Os bancos eram da menor espessura possível, para permitir espaço para as pernas de quem vai atrás. O traseiro era dividido ao meio e os encostos basculavam para frente para melhor aproveitar o espaço quando se precisasse carregar volumes que não coubessem no porta-malas. Essa característica de banco traseiro dividido é algo que sempre repetimos no AE, deveria ser item normal em qualquer carro de qualquer fabricante, mesmo os de menor preço, pois representam uma enorme ajuda ao dono do carro. É um item que faz a diferença entre ter o carro como seu amigo ou algo que não lhe ajuda quando necessário.
O espaço interno com área de passageiros e bagagem de 2,31 m², apenas quatro porcento menor que o Polo, mesmo tendo 3,30 m contra 3,65 m de comprimento deste. Na tentativa de fazer o carro mais barato foi escolhido apenas duas portas, que não são práticas nos estacionamentos e garagens, e não ajudam nada o acesso para que se senta atrás, mas que sem dúvida contribuem para um desenho com menos elementos na lateral.
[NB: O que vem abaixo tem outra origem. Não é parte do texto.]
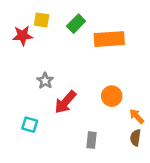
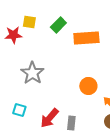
gray star: (45, 81) -> (32, 73), size x1.6
red arrow: (65, 102) -> (49, 118), moved

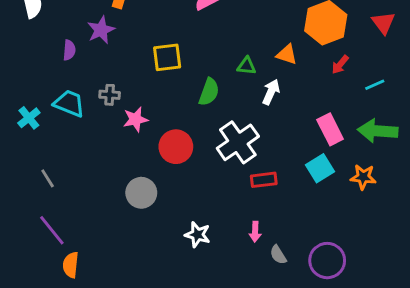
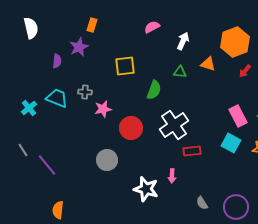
white arrow: (271, 92) -> (183, 41), moved
cyan square: (320, 168) -> (231, 143), turned -30
gray line: (48, 178) -> (23, 150), moved
purple line: (52, 230) -> (47, 165), moved
pink arrow: (255, 232) -> (172, 176), moved
white star: (197, 235) -> (146, 189), size x1.4

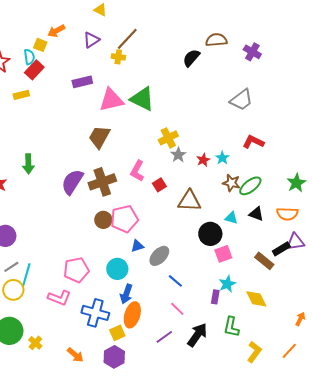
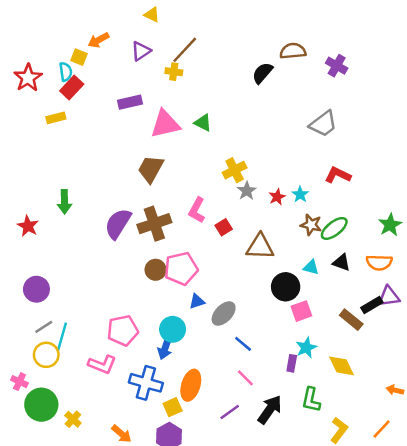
green triangle: (142, 99) -> (203, 123), size x0.6
blue arrow: (126, 294) -> (165, 348), moved
orange arrow: (300, 319) -> (395, 390), turned -104

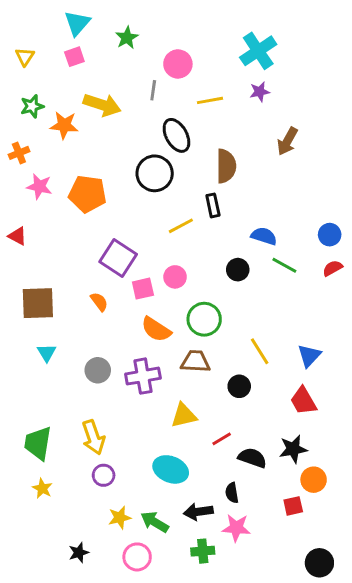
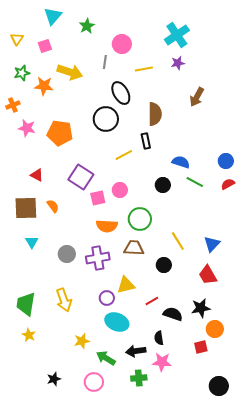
pink square: (74, 57) -> (45, 46), moved
red triangle: (18, 236) -> (37, 175), moved
orange semicircle: (99, 302) -> (53, 206), moved
orange semicircle: (156, 329) -> (107, 226), turned -30
purple circle: (104, 475) -> (107, 298), moved
yellow star: (120, 518) -> (82, 341), moved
O formato geral e pelo menos uma característica construtiva fazem sem dúvida remeter o pensamento ao up!. A porta traseira (escotilha ou hatch) é toda em vidro, exatamente como o up! é fabricado na Europa, e que infelizmente não chegou ao Brasil, mercado extremamente conservador e que veria isso como uma fragilidade e uma facilidade para acesso ao carro por parte dos amigos do alheio. Uma pena esse conservadorismo brasileiro.
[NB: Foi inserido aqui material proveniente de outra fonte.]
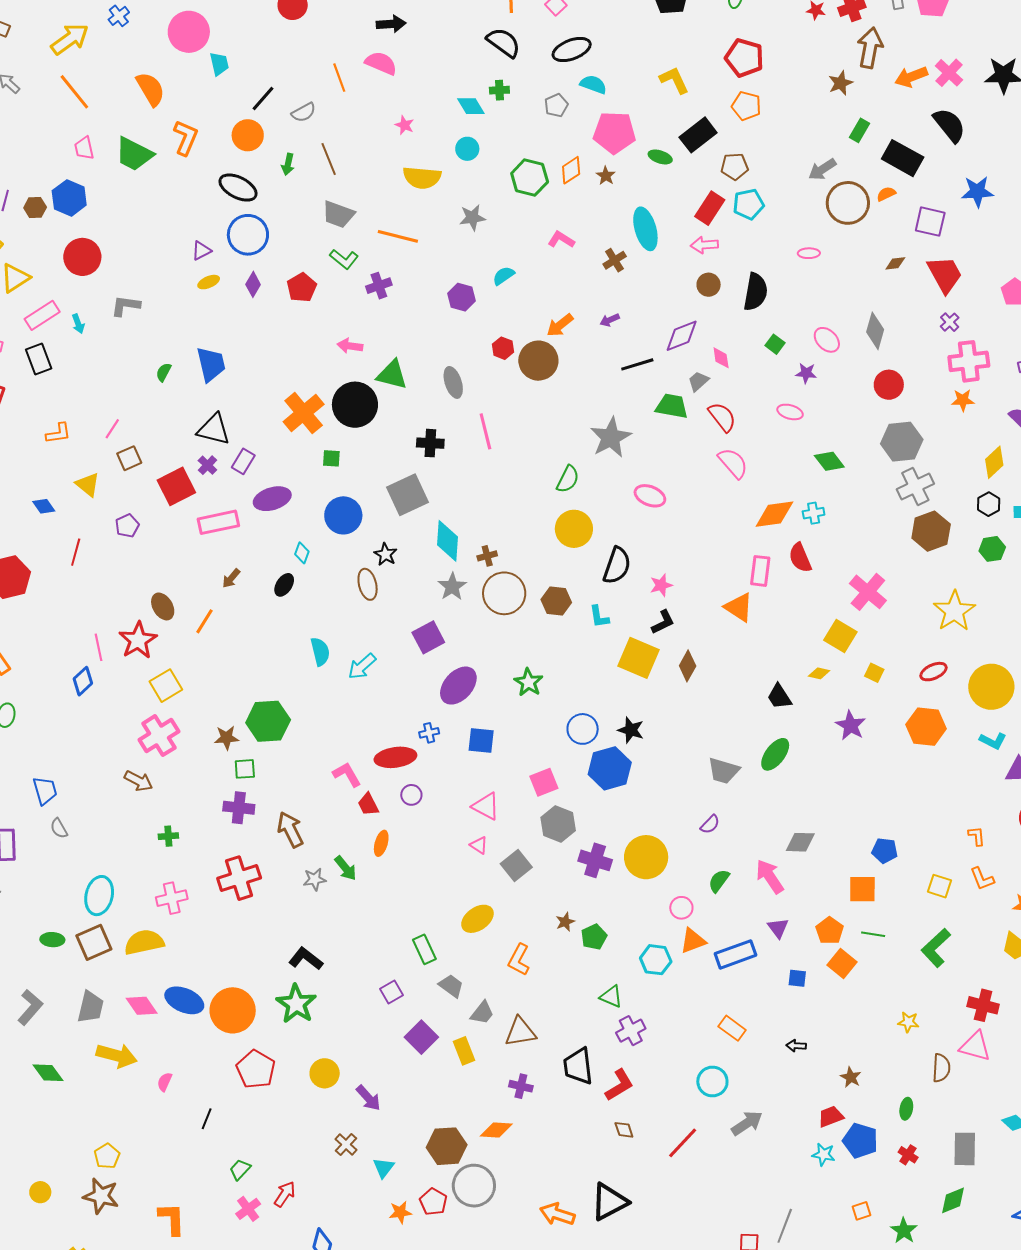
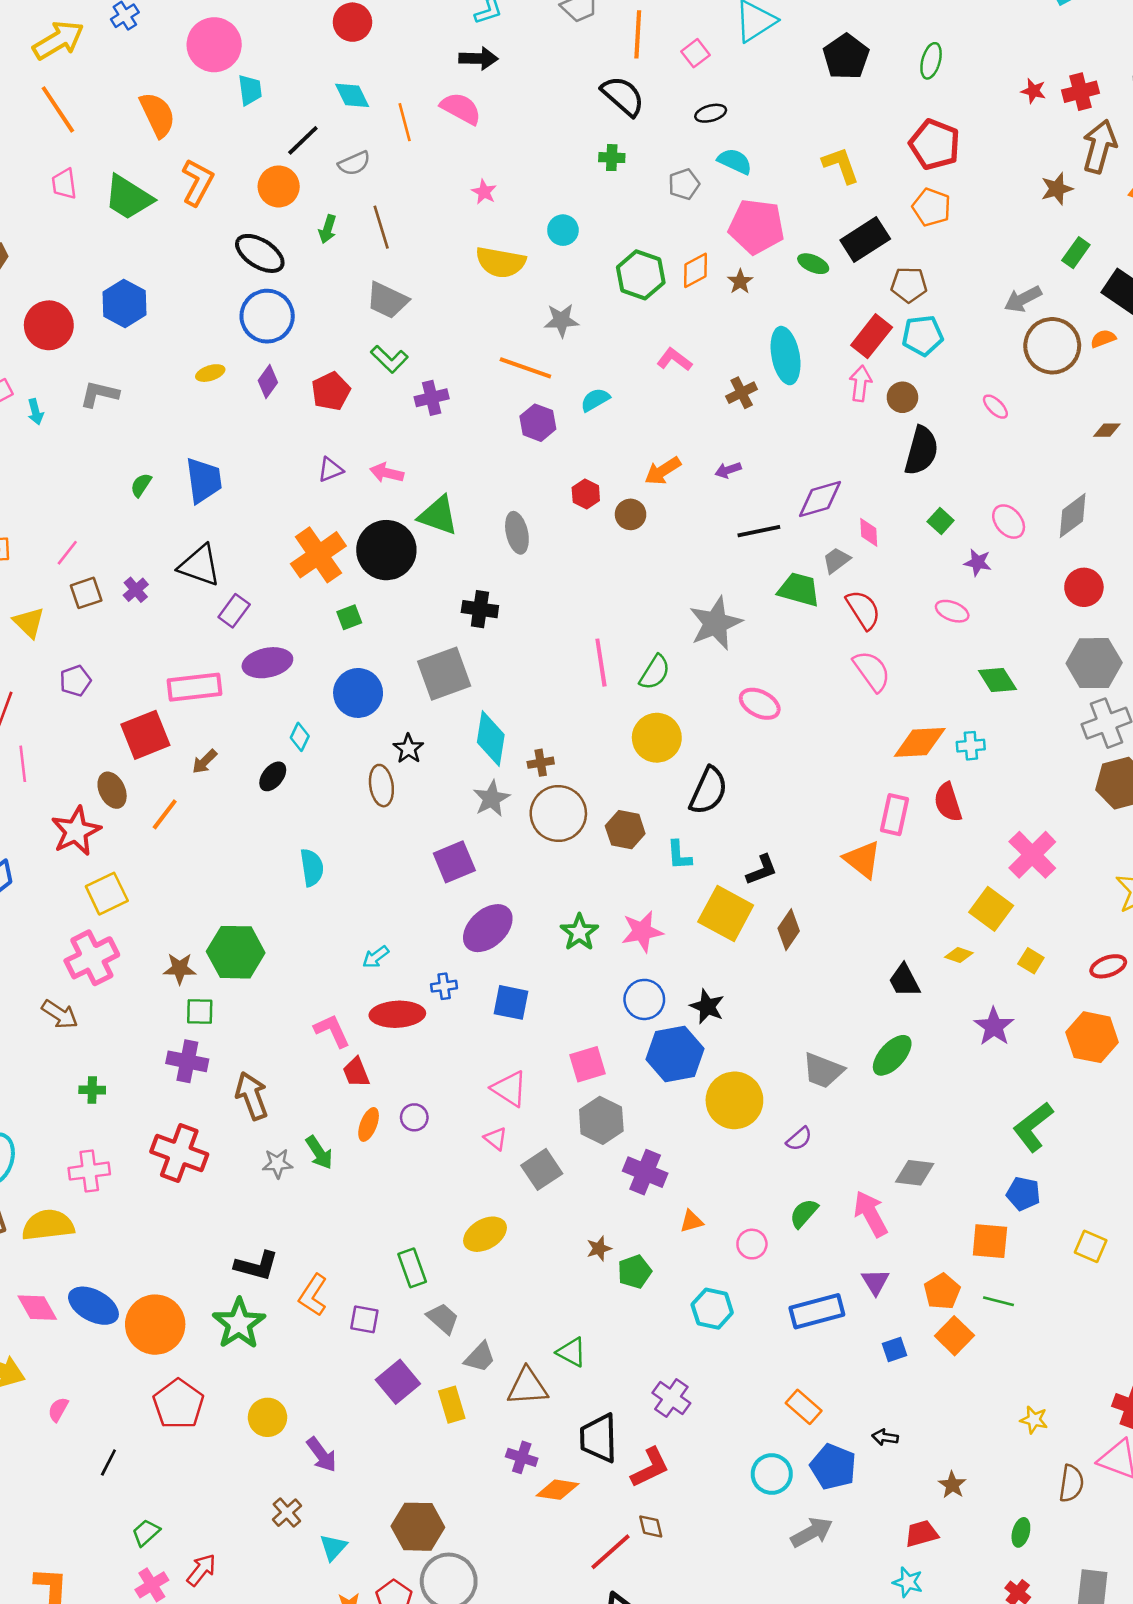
black ellipse: (572, 50) -> (711, 113), size x0.6
cyan diamond: (471, 106) -> (352, 95), moved
blue hexagon: (69, 198) -> (124, 303), moved
orange line: (398, 236) -> (525, 368), moved
pink arrow: (704, 245) -> (860, 383), turned 96
purple triangle: (201, 251) -> (330, 470), moved
pink ellipse: (809, 253) -> (995, 407), turned 40
brown circle: (709, 285) -> (902, 397), moved
gray diamond: (875, 331) -> (1073, 516), turned 33
brown circle: (538, 361) -> (631, 514), size x0.6
pink line: (485, 431) -> (601, 663), moved
green square: (331, 458) -> (349, 617), turned -30
purple cross: (207, 465) -> (136, 590), moved
red square: (176, 486) -> (145, 735), moved
pink star: (661, 585) -> (642, 931), moved, size x1.4
pink line: (99, 647) -> (23, 764), moved
cyan arrow: (362, 666) -> (376, 957), moved, size x0.7
purple circle: (411, 795) -> (414, 1117), moved
yellow circle: (646, 857) -> (734, 1100), moved
red cross: (239, 878) -> (179, 1153), turned 33
orange triangle: (693, 941) -> (691, 1221), moved, size x0.7
green L-shape: (936, 948) -> (1033, 1127), moved
black L-shape: (306, 959) -> (256, 1266), turned 152
orange L-shape: (519, 960) -> (313, 1295), moved
blue square: (797, 978) -> (894, 1350), turned -30
purple square: (392, 992) -> (364, 1319), turned 35
green triangle: (611, 996) -> (571, 1352), moved
purple cross: (631, 1031) -> (671, 1398), turned -32
orange diamond: (496, 1130) -> (557, 1490), moved
blue pentagon: (860, 1141) -> (833, 1467), moved
red line: (683, 1143) -> (611, 1552), moved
A forma e a simplicidade externa, sem enfeites ou excesso de vincos, fez o coeficiente de arrasto ser de apenas 0,31 no EA-48, que era 21% melhor que o Golf de segunda geração, o carro do grupo Volkswagen mais moderno naquele ano, novidade no mercado.
Mecanicamente o conceito era todo provindo do Polo. Deveria ser dotado de duas opções de motores. O mais barato, um quatro-cilindros 1,2-litro de 50 cv, com aceleração de 0 a 100 km/h 14 segundos e velocidade máxima de 165 km/h, 13 km/h menos que os 178 km/h com o motor maior, de 75 cv, indo da imobilidade a 100 km/h em torno de 10 segundos. Os consumos médios no ciclo europeu seriam 23 km/l no primeiro e 17,2 km/l no segundo.
Suspensões, freios e direção, os mesmos do Polo de produção, o carro menor e mais leve da empresa de Wolfsburg. Haviam torres McPherson na frente e eixo de torção na traseira, arquitetura básica da maioria dos carros de carroceria monobloco do planeta, simples, de baixo custo e eficientes.
As pequenas dimensões, 3.130 mm de comprimento, 1.510 mm de largura e 1.310 mm de altura permitiam o peso estimado para produção ser pouco acima do conceito, e o valor era absolutamente ótimo neste, 590 kg com o motor menor, com tanque vazio. A versão move do up! pesa hoje 952 kg em ordem de marcha, uma diferença de mais de 350 kg!
Quando um carro conceito interessante fica apenas em um desejo é lamentável pelo aspecto da evolução dos automóveis. Melhor quando, mesmo depois de muito tempo, vemos uma boa ideia se materializar, mesmo que uma boa parte do que as cabeças que o criaram seja obrigatoriamente perdido pelas normas e regulamentos que se precisa atender.